━━━ DATASET EXTRACT ━━━

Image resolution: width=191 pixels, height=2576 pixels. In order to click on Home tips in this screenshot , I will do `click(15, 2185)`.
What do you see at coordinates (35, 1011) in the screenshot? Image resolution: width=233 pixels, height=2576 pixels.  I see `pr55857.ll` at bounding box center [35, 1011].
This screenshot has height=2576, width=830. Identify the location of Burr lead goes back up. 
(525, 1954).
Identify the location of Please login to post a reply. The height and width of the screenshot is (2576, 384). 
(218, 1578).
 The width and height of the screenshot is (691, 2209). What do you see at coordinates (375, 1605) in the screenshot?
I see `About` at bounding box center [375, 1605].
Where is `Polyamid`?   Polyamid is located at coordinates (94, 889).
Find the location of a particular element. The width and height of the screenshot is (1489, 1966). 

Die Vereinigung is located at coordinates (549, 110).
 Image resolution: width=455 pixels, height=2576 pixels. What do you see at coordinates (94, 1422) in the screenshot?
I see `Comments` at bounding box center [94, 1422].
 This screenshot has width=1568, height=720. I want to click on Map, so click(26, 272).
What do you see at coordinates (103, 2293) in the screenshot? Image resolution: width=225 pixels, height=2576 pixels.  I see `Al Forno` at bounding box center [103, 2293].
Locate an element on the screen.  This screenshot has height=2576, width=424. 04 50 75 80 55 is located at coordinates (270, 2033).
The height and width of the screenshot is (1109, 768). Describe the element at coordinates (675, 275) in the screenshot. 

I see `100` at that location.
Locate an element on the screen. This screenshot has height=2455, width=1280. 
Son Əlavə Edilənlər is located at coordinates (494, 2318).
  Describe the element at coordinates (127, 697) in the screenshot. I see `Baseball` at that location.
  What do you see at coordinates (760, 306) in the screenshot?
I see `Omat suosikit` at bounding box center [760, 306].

━━━

→ EXERCISE AIM:
All the records above need to be output exactly, with none omitted.

→ RESPONSE TO THE EXERCISE:
Image resolution: width=191 pixels, height=2576 pixels. In order to click on Home tips in this screenshot , I will do `click(15, 2185)`.
What do you see at coordinates (35, 1011) in the screenshot? Image resolution: width=233 pixels, height=2576 pixels.  I see `pr55857.ll` at bounding box center [35, 1011].
This screenshot has height=2576, width=830. Identify the location of Burr lead goes back up. 
(525, 1954).
Identify the location of Please login to post a reply. The height and width of the screenshot is (2576, 384). 
(218, 1578).
 The width and height of the screenshot is (691, 2209). What do you see at coordinates (375, 1605) in the screenshot?
I see `About` at bounding box center [375, 1605].
Where is `Polyamid`?   Polyamid is located at coordinates (94, 889).
Find the location of a particular element. The width and height of the screenshot is (1489, 1966). 

Die Vereinigung is located at coordinates (549, 110).
 Image resolution: width=455 pixels, height=2576 pixels. What do you see at coordinates (94, 1422) in the screenshot?
I see `Comments` at bounding box center [94, 1422].
 This screenshot has width=1568, height=720. I want to click on Map, so click(26, 272).
What do you see at coordinates (103, 2293) in the screenshot? Image resolution: width=225 pixels, height=2576 pixels.  I see `Al Forno` at bounding box center [103, 2293].
Locate an element on the screen.  This screenshot has height=2576, width=424. 04 50 75 80 55 is located at coordinates (270, 2033).
The height and width of the screenshot is (1109, 768). Describe the element at coordinates (675, 275) in the screenshot. 

I see `100` at that location.
Locate an element on the screen. This screenshot has height=2455, width=1280. 
Son Əlavə Edilənlər is located at coordinates (494, 2318).
  Describe the element at coordinates (127, 697) in the screenshot. I see `Baseball` at that location.
  What do you see at coordinates (760, 306) in the screenshot?
I see `Omat suosikit` at bounding box center [760, 306].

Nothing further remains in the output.